Thanks, Daniel. That was fast! I saw a pic of a boxelder bug on your site and thought it looked similar but we don’t have boxelders growing in this area. Does it feed or host on another Southern California plant?
Lanny Kaufer

Hi Lanny,
According to BugGuide they will feed on many species of maple as well as other trees:  “hosts:
Acer grandifolium (Bigleaf Maple), A. negundo (Boxelder), A. saccharinum (Silver Maple), Koelreuteria paniculata (Goldenrain Tree), and Sapindus saponaria (Western Soapberry)  Flowers and young seeds are preferred, so female trees often support larger populations; may also feed on foliage, on sap seeping from wounds on branches/trunks, and on fallen seeds. They will sometimes feed on trees of the Rose Family (Malus, Pyrus, Prunus, etc.) and cause minor damage to commercial fruit (rarely). They are recorded to feed on plants as diverse as Grass, Alfalfa, and Potatoes. It is even common to see them gathered and sucking fluids from other substances such as discarded human food, smashed insects, etc.”
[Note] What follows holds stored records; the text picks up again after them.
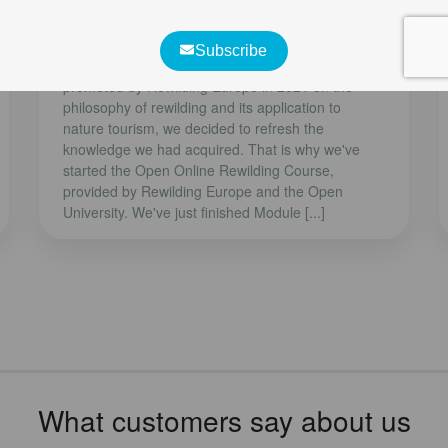
Rewilding Course
Although we participated in a training course
promoted by Rewilding Europe in 2021 on the
philosophy of rewilding and its application to
nature tourism, we decided to refresh the
knowledge we had acquired. That is why we've
started the Open Online Rewilding Course,
provided by Rewilding Europe and the Open
University. We've just finished Module [...]
What customers say about us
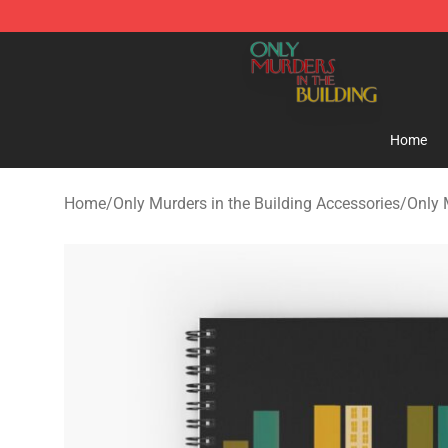
Only Murders in the Building Shop - Official Only Murd
Home
Home
/
Only Murders in the Building Accessories
/
Only 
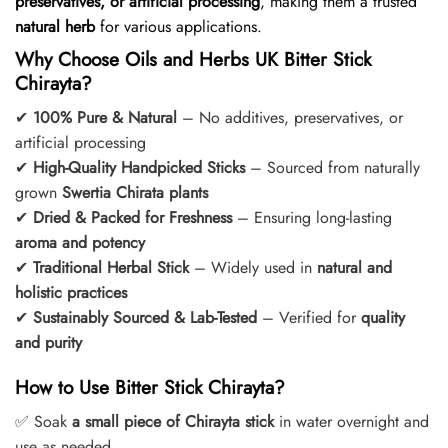
preservatives, or artificial processing
, making them a trusted
natural herb
for various applications.
Why Choose Oils and Herbs UK Bitter Stick
Chirayta?
✔
100% Pure & Natural
– No additives, preservatives, or
artificial processing
✔
High-Quality Handpicked Sticks
– Sourced from naturally
grown
Swertia Chirata plants
✔
Dried & Packed for Freshness
– Ensuring long-lasting
aroma and potency
✔
Traditional Herbal Stick
– Widely used in
natural and
holistic practices
✔
Sustainably Sourced & Lab-Tested
– Verified for
quality
and purity
How to Use Bitter Stick Chirayta?
✅ Soak
a small piece of Chirayta stick
in water overnight and
use as needed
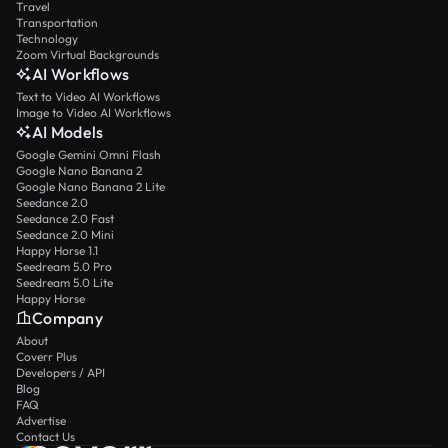
Travel
Transportation
Technology
Zoom Virtual Backgrounds
AI Workflows
Text to Video AI Workflows
Image to Video AI Workflows
AI Models
Google Gemini Omni Flash
Google Nano Banana 2
Google Nano Banana 2 Lite
Seedance 2.0
Seedance 2.0 Fast
Seedance 2.0 Mini
Happy Horse 1.1
Seedream 5.0 Pro
Seedream 5.0 Lite
Happy Horse
Company
About
Coverr Plus
Developers / API
Blog
FAQ
Advertise
Contact Us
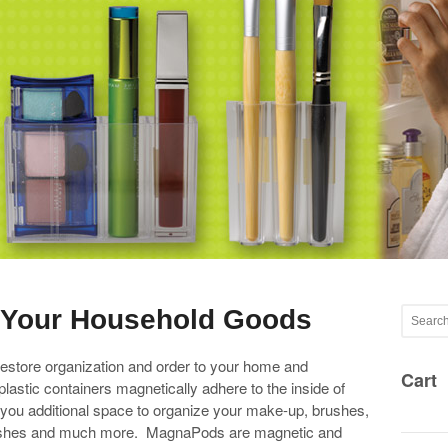
e Your Household Goods
tore organization and order to your home and
Cart
plastic containers magnetically adhere to the inside of
g you additional space to organize your make-up, brushes,
othbrushes and much more. MagnaPods are magnetic and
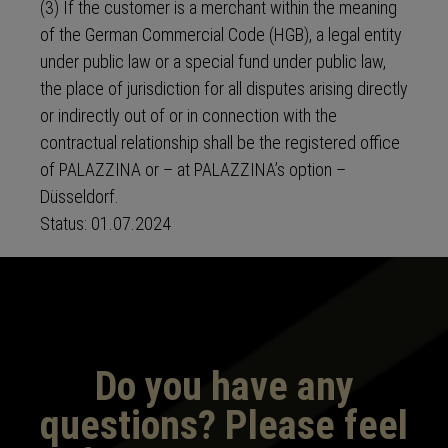
(3) If the customer is a merchant within the meaning
of the German Commercial Code (HGB), a legal entity
under public law or a special fund under public law,
the place of jurisdiction for all disputes arising directly
or indirectly out of or in connection with the
contractual relationship shall be the registered office
of PALAZZINA or – at PALAZZINA’s option –
Düsseldorf.
Status: 01.07.2024
Do you have any
questions? Please feel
There are Bigleaf Maples in the creek where this one was seen so that would explain its presence.
Thanks again!
Lanny

What's That Bug? does not endorse extermination

Subject: Unidentified Moth
Location: Allegan, MI
June 28, 2017 9:52 am
Found on wood outside my office building near a river – camouflaged well with the wood.
Signature: Ani

Laurel Sphinx

Dear Ani,
This is a Laurel Sphinx,
Sphinx kalmiae, and it is very well camouflaged against that wooden wall.  According to Sphingidae of the Americas:  ” In Canada, Sphinx kalmiae is single-brooded with most adults on the wing in June and July.  In New Jersey and Connecticut and states of that latitude, the Laurel Sphinx is double-brooded (late May-June flight and then again in July-August).  There are as many as six broods in Louisiana with the first brood appearing in early to mid April.”

Laurel Sphinx

Subject: moth id
Location: middle tennessee
June 27, 2017 1:48 pm
found these on my porch. thought they were interesting. would like to know what they are. I have searched, but can’t find exact matches.
thanks
Signature: sequoia

Male Io Moth

Dear Sequoia,
Both of your moths are in the Giant Silkmoth Family Saturniidae.  The larger, yellow individual is a male Io Moth and if disturbed, he will display impressive eyespots on his underwings.  The smaller orange individual is an Oakworm Moth in the genus
Anisota.

Oakworm Moth

Subject: Fascinating large insect
Location: Warwick, NY USA
June 27, 2017 5:52 pm
I’ve been trying to ID this insect since I first saw it 3 years ago. I see them from time to time in my backyard (usually near pool). I live in Warwick, NY.
It’s a very unusual bug, very similar to both wasp and stonefly. It’s large, about 3 cm in length and to my surprise has huge wings which are not visible when folded. It’s head looks scary with large mandibles and very short antennae. Today I found a dead one in my garage with it’s wings fully spread. Everyone who I showed it to, had instant panic like reaction 🙂
I’m hoping you can help me to ID this insect.
Signature: Len

Female Dobsonfly

Dear Len,
This is a female Dobsonfly, and though they are not aggressive towards humans, they can defend themselves with those powerful mandibles.  Interestingly, male Dobsonflies have incredibly developed mandibles, but they are incapable of biting with them.